Steve Jobs knew something about innovation, saying, “Innovation distinguishes between a leader and a follower”. But while we can easily follow his words, it takes more work to become an innovative business. As another technology alum, video game pioneer Nolan Bushnell, mused, “Innovation is hard. It really is. Because most people don’t get it”.
To innovate has always been an essential part of organisations. It can improve existing products, create efficiencies or establish brand-new options and revenue streams. But the emphasis on innovation has become very big in the digital era. We can pursue much faster, tying into the number one rule of successful innovation: fail sooner rather than later and keep trying.
Digital technology makes many forms of innovation much more affordable, flexible and accessible. Everyone in a company can now be an innovator. Even an employee who sees a better way to do something is an innovator. Humans are natural innovators, but not every business knows how to encourage them.
I have these conversations often. Leading Swipe’s design thinking teams, I often chat with different people about this topic. Leaders want ways to enable and embed sustainable, purpose-led innovation within their organisations. But they don’t know how.
Innovation means two things to me. It is the combination of open innovation and design thinking, leading to both inorganic and human-centred innovation. These concepts are important. But I can appreciate that for many, they have become vague buzzwords. No wonder we’re so confused about innovation!
What type of innovation should companies strive for?
Organisations must have a purpose. Many claim to have one, generally as their vision statement. But how many companies live and express that vision through what they do? This is the first and most significant place where innovation falls short: you can wish for innovation, but you need purpose to achieve it.
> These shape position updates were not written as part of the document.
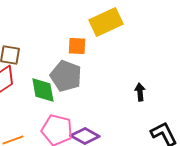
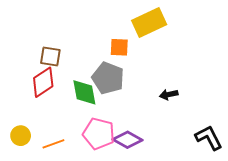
black arrow: (140, 92) -> (169, 95), moved, turned -96

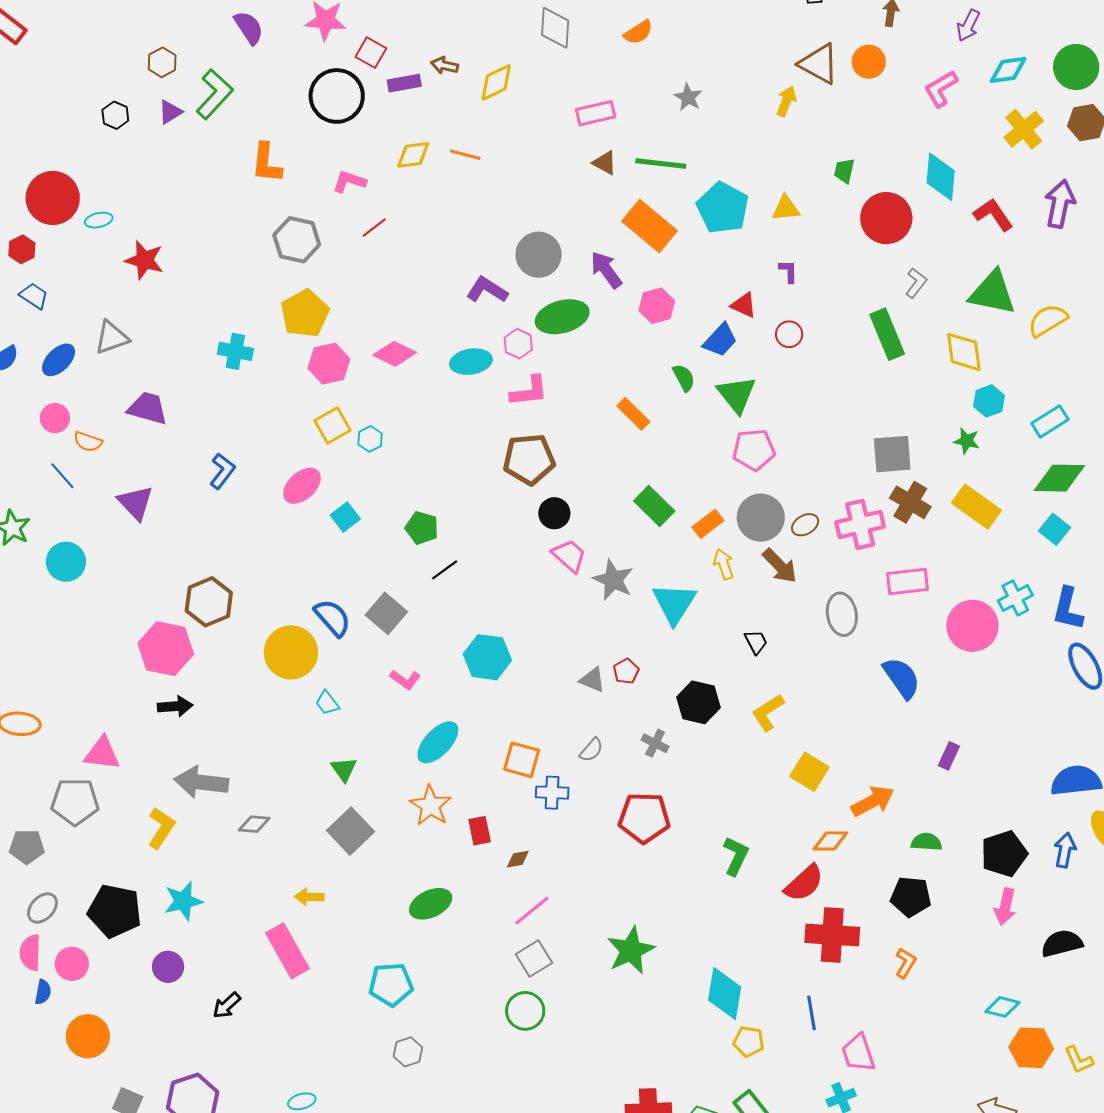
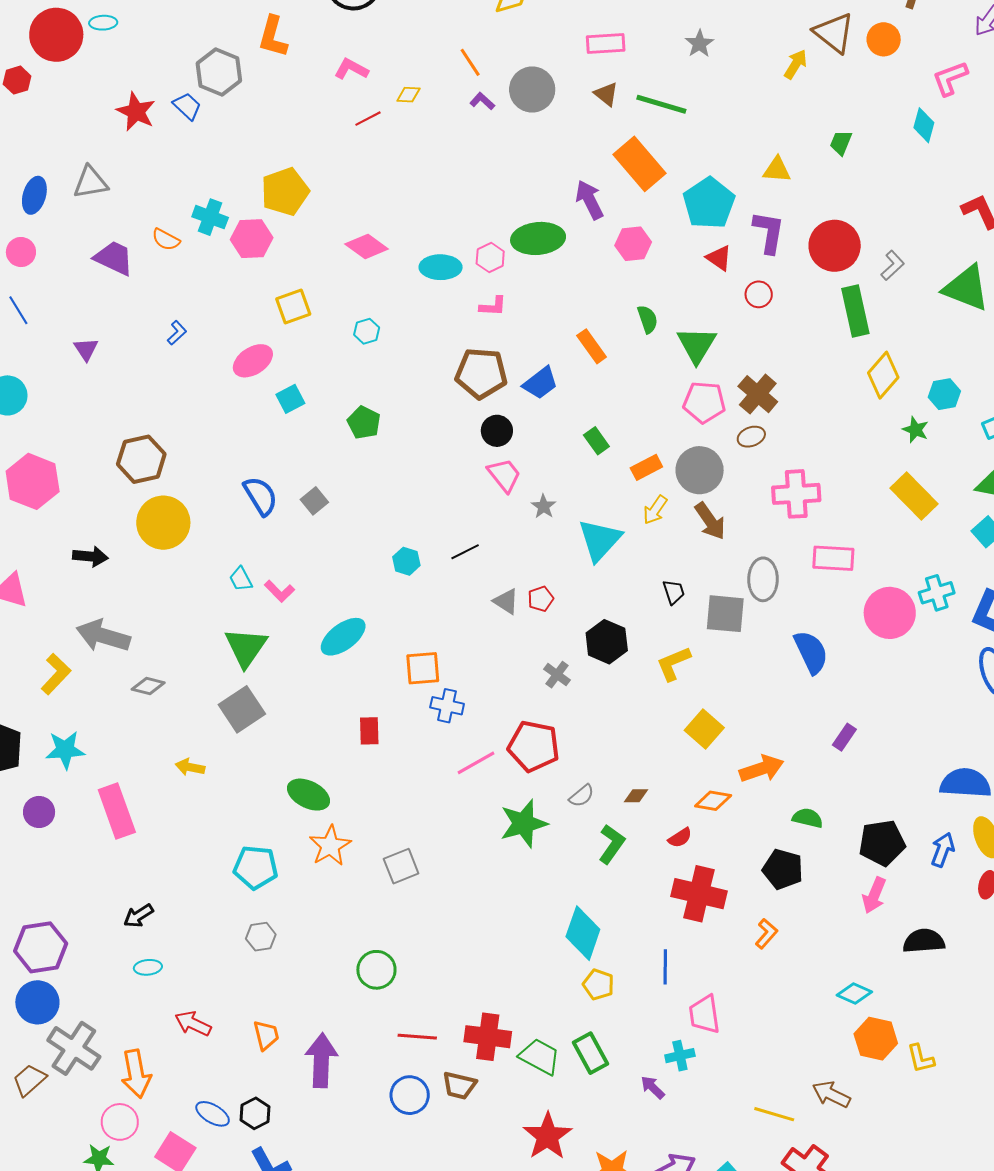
yellow diamond: (413, 155) -> (408, 95), moved, size x0.7
orange line: (465, 155) -> (470, 62), turned 32
cyan diamond: (941, 177) -> (924, 125), moved, size x0.7
cyan pentagon: (723, 208) -> (709, 203), moved
red circle: (886, 218) -> (835, 246), moved
cyan ellipse: (99, 220) -> (103, 23), moved
gray hexagon: (297, 240) -> (219, 72), moved
gray circle: (539, 255) -> (532, 89), moved
purple L-shape: (788, 271) -> (769, 232), size x1.8
purple L-shape: (487, 290) -> (482, 101), moved, size x0.6
blue trapezoid: (34, 296) -> (187, 106), moved
blue trapezoid: (720, 340) -> (540, 383), moved
yellow diamond: (964, 352) -> (883, 375), moved, turned 39
blue ellipse: (59, 360) -> (34, 195), turned -39
pink hexagon: (329, 364) -> (252, 239), moved
pink L-shape: (529, 391) -> (493, 306), size x0.7
cyan hexagon: (370, 439) -> (367, 331), moved
orange semicircle: (88, 442) -> (166, 240), moved
gray square: (892, 454) -> (725, 614), moved
blue L-shape: (222, 471) -> (177, 333), size x0.7
brown cross: (910, 502) -> (758, 394), moved
purple triangle: (136, 503) -> (86, 349), size x0.7
green rectangle: (654, 506) -> (596, 441), size x0.7
brown ellipse: (805, 525) -> (751, 437), moved
yellow arrow: (724, 564) -> (655, 510), turned -136
black line: (445, 570) -> (465, 552), moved
gray star: (613, 580) -> (544, 506), size x0.6
gray square: (386, 613) -> (314, 501), size x0.7
pink hexagon: (166, 649) -> (33, 481), moved
yellow circle: (291, 652) -> (163, 523), moved
cyan hexagon: (487, 657) -> (406, 561), size x0.6
pink L-shape: (405, 680) -> (279, 591), moved
gray semicircle: (591, 750) -> (582, 796), moved
orange square: (522, 760) -> (423, 668), turned -30
green triangle: (344, 769) -> (246, 647), size x1.6
orange star: (431, 806) -> (330, 846), moved
green L-shape: (736, 856) -> (612, 844), moved
brown diamond: (518, 859) -> (636, 796), moved
red semicircle: (804, 883) -> (680, 838), size x0.6
green ellipse: (431, 904) -> (308, 795), turned 42
pink line: (532, 911) -> (476, 763), moved
green star: (631, 950) -> (524, 824), moved
pink rectangle: (287, 951) -> (117, 811), moved
black arrow: (227, 1005) -> (138, 916), moved
green circle: (525, 1011) -> (376, 970), moved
To make your purpose an innovation accelerator, you must translate your purpose into action. Connect that purpose to your strategy, and establish a coherent set of actions. And remember – that purpose should face real problems, inspire solutions and drive actions, not just decorate your company walls and CEO speeches!
Move your purpose from the periphery to the core of your business, resonating across the conversations and decisions made by your people. Once this culture is active, you can start driving innovation as an integrated discipline, stoked by collaboration, as you remove barriers between different organisational silos. Once your people speak to the same purpose, it becomes easier to bridge gaps between them. This is especially relevant to collaboration between communications and development teams – often the first line of effective innovation.
Focusing on purpose will even guide what you know about your customers. By exploring purpose-led innovation, you are far more likely to create the experiences your customers desire. There is no escaping from this fact: a coherent and shared purpose that resonates across your business is the critical ingredient for true innovation.
With purpose in hand and using it to encourage innovation across your people, you are set to start your true innovation journey. Yet every journey works best when it has a map to follow, and I find innovation frameworks invaluable for that purpose.
We can distinguish innovation into three categories: open innovation, experience innovation and routine innovation. Each uses a different framework.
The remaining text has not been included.